A report on a major oil spill exercise carried out off Shetland has outlined several recommendations aimed at improving the way UK authorities would respond to a real disaster.
Exercise Sula, which took place 86 miles off the west coast of Shetland over two days in May, tested the UK’s response to a large spill stemming from an offshore drilling incident within the UK continental shelf.
It followed the Gulf of Mexico spill in April last year, when an explosion at the Deepwater Horizon drilling rig resulted in a huge oil leak.
Exercise Sula was the first national exercise to incorporate all aspects of the country’s National Contingency Plan for marine pollution from shipping and offshore installations (NCP).
The 200 participants included representatives of the Maritime and Coastguard Agency (MCA) and the department of energy and climate change (DECC).
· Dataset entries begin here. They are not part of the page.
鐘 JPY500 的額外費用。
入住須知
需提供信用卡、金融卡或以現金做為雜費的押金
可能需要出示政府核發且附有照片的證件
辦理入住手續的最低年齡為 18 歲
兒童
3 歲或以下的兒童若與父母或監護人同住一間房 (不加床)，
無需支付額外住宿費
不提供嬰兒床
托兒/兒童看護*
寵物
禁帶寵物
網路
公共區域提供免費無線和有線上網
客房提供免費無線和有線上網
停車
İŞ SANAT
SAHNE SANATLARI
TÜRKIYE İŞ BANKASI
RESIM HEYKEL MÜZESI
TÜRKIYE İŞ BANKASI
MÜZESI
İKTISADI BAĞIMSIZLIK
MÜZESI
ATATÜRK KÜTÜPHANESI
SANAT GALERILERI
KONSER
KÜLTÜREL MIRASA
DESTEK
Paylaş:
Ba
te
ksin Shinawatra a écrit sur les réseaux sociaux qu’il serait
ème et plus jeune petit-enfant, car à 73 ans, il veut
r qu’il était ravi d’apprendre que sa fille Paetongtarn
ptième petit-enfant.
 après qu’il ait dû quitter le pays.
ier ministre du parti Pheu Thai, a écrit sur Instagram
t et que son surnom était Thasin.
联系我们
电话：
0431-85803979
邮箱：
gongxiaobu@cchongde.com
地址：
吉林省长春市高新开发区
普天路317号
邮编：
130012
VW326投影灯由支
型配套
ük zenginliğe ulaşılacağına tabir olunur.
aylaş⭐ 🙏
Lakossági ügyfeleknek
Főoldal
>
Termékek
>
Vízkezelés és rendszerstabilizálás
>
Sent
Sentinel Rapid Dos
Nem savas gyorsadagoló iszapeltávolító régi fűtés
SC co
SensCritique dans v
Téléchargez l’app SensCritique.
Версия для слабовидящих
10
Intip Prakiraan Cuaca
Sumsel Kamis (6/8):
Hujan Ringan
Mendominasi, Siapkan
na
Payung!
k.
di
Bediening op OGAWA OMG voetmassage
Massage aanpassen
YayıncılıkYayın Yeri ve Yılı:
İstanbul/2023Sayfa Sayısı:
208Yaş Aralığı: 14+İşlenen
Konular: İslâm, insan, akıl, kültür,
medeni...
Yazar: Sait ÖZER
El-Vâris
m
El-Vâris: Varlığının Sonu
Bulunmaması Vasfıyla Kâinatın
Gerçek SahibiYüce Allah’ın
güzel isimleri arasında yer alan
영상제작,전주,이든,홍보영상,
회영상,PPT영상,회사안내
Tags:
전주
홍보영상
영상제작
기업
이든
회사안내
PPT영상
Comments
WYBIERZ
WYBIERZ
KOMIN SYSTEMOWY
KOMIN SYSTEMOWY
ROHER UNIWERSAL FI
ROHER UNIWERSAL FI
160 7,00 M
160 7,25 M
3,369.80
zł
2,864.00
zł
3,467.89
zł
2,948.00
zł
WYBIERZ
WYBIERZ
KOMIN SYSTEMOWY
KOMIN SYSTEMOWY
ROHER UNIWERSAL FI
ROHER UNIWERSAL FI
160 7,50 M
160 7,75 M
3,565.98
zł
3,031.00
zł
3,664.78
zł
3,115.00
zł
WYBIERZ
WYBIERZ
Their work, and the efforts of around 10 other groups involved in the exercise, were monitored by a group of industry and environmental experts and their report has now been published.
Introducing the document, Philip Naylor, director of maritime services at the MCA, and Wendy Kennedy, of DECC, said: “The exercise demonstrated that the UK has highly professional and dedicated personnel who can respond effectively.
“As could be expected with any well-planned and tested scenario, the exercise highlighted some areas for improvement and identified a number of learning points which can be directly applied in future.”
The report stated that, while the UK’s regulatory regime was “already among the most robust in the world”, it was important to learn everything possible from the Gulf of Mexico incident.
It said: “The most salient learning point from the exercise was the need to ensure that all responders are clear about their overall roles and responsibilities, and that these are clearly defined within the NCP.”